Jean-François Halleux added a comment - 09/Feb/04 08:14 PM
Created an attachment (id=10276)
Some more unit tests in the "escaped" department

Dejan Nenov added a comment - 29/Aug/06 05:58 AM
This issue was so old that I wanted to verify thatit still exists.
The attached test is specific to the issue and indeed shows that

+(fruits vegetables) AND (-tomatoes -bananas)

does not perform as expected.

I use "QueryParser.setDefaultOperator(QueryParser.OR_OPERATOR)"
and I setup 4 documents:

Doc1 = fruits vegetables tomatoes bananas
Doc2 = fruits vegetables tomatoes kiwis
Doc3 = fruits vegetables peppers kiwis
Doc4 = fruits vegetables peppers bananas

My expectations is to get docs 2,3,4 - instead the query returns no hits.

Somebody please check that this makes sense.

I have not run this test with the attached patches applied, however - I decided to not spend the time applying 2 year old patches to the current release


Dejan Nenov added a comment - 29/Aug/06 05:08 PM
Please ignore the previos version - it was very sloppy.
I added one more test, which yields a strange (for me) result:

fruits OR -tomatoes

returns only:

fruits vegetables peppers kiwis
fruits vegetables peppers bananas

but does not return:

fruits vegetables tomatoes bananas
fruits vegetables tomatoes kiwis

I would expected all four docs to match?


Hoss Man added a comment - 30/Aug/06 05:53 PM
I think the general issue here is that mixing syntax (ie: using AND, OR or NOT along with "+" and "-") is not something that works very well in the QueryParser.

At the lowest level the "+" and "-" syntax most closely models the way Lucene BooleanQueries work – most specificly, they are not truely BooleanQueries – they are agregation queries, in which each sub query can be required, optional or prohibited – but at least one most always "match" and positively select some documents. (it is invalide to have a BooleanQuery containing all "prohibited" clauses)

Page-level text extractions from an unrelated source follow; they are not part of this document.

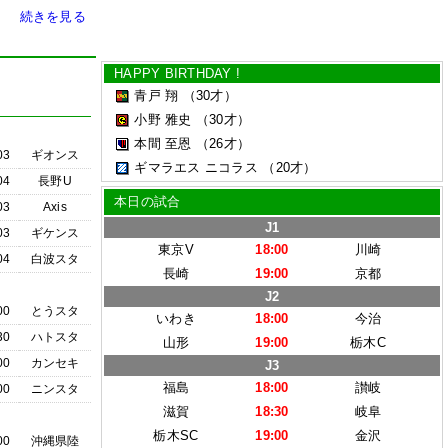
続きを見る
HAPPY BIRTHDAY !
青戸 翔
（30才）
小野 雅史
（30才）
本間 至恩
（26才）
03
ギオンス
ギマラエス ニコラス
（20才）
04
長野U
本日の試合
03
Axis
J1
03
ギケンス
東京V
18:00
川崎
04
白波スタ
長崎
19:00
京都
J2
00
とうスタ
いわき
18:00
今治
30
ハトスタ
山形
19:00
栃木C
00
カンセキ
J3
福島
18:00
讃岐
00
ニンスタ
滋賀
18:30
岐阜
栃木SC
19:00
金沢
00
沖縄県陸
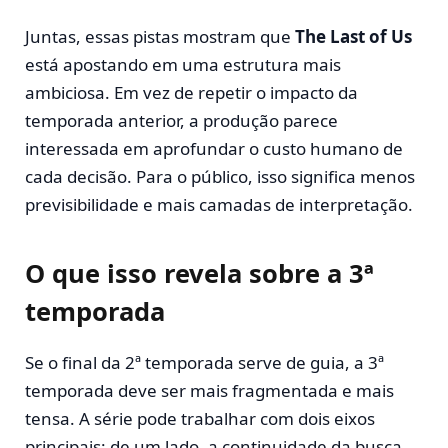
Juntas, essas pistas mostram que
The Last of Us
está apostando em uma estrutura mais
ambiciosa. Em vez de repetir o impacto da
temporada anterior, a produção parece
interessada em aprofundar o custo humano de
cada decisão. Para o público, isso significa menos
previsibilidade e mais camadas de interpretação.
O que isso revela sobre a 3ª
temporada
Se o final da 2ª temporada serve de guia, a 3ª
temporada deve ser mais fragmentada e mais
tensa. A série pode trabalhar com dois eixos
principais: de um lado, a continuidade da busca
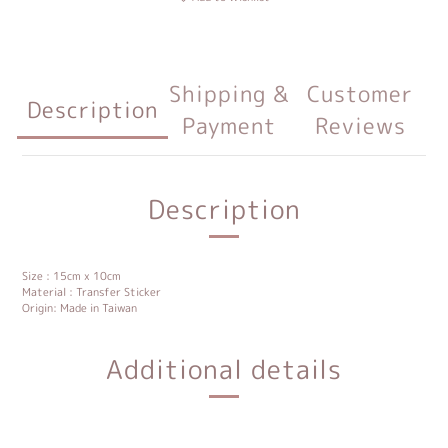
Shipping &
Customer
Description
Payment
Reviews
Description
Size : 15cm x 10cm
Material : Transfer Sticker
Origin: Made in Taiwan
Additional details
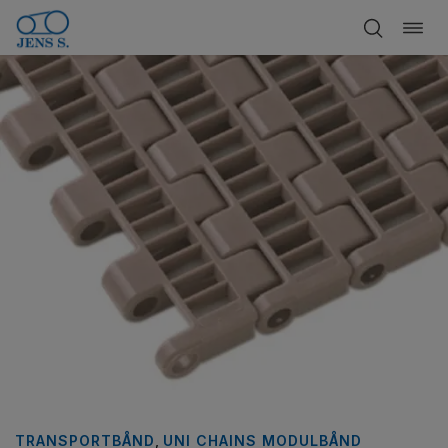
Bytt
Hopp
navi
til
innhold
TRANSPORTBÅND
,
UNI CHAINS MODULBÅND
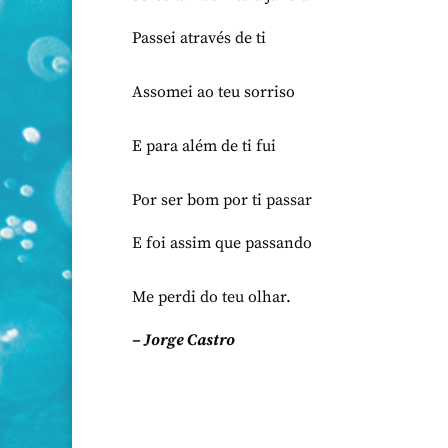
Passei através de ti
Assomei ao teu sorriso
E para além de ti fui
Por ser bom por ti passar
E foi assim que passando
Me perdi do teu olhar.
– Jorge Castro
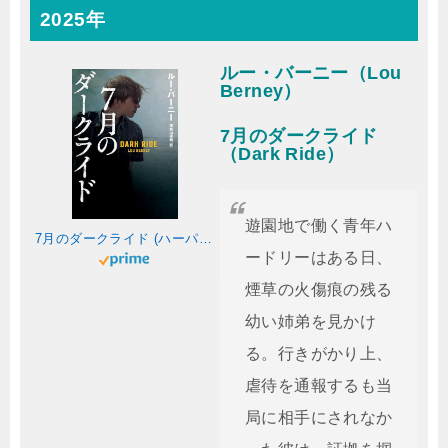
2025年
ルー・バーニー（Lou
Berney）
7月のダークライド
（Dark Ride）
遊園地で働く青年ハ
7月のダークライド (ハーパーＢＯＯＫＳ)
ードリーはある日、
煙草の火傷痕の残る
幼い姉弟を見かけ
る。行きがかり上、
虐待を通報するも当
局に相手にされなか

Setting the default operator onthe QueryParser to be "OR" or "AND" really just tells the QueryParser whether you want the default property of the sub-queries to be "optional" or "required" in the absense of other information.

when specifying a query like: +(fruits vegetables) AND (-tomatoes -bananas)
...this is really just a varient expression of: +(fruits vegetables) +(-tomatoes -bananas)
...which is not a valid query becuse the second clause doesn't match anything

when specifing a query like: fruits OR -tomatoes
...this is really just a varient expression of: fruits -tomatoes
...which (since there is only one "optional" clause and no "required" clauses) will only match documents containing the word "fruits" as long as they do not match the word "tomatoes"

in short ... things are behaving as expected. The only question is wether documentation might be improved to make the behavior more clear to people.

as for the (now very old) patches to this bug ... they don't acctually seem to be related at all as far as i can tell.


Dejan Nenov added a comment - 31/Aug/06 02:07 AM
This makes sense. Iconcur that docs can be better - maybe we shoud lopen a separate JIRA issue on that?

I propose this to be closed as "will not fix".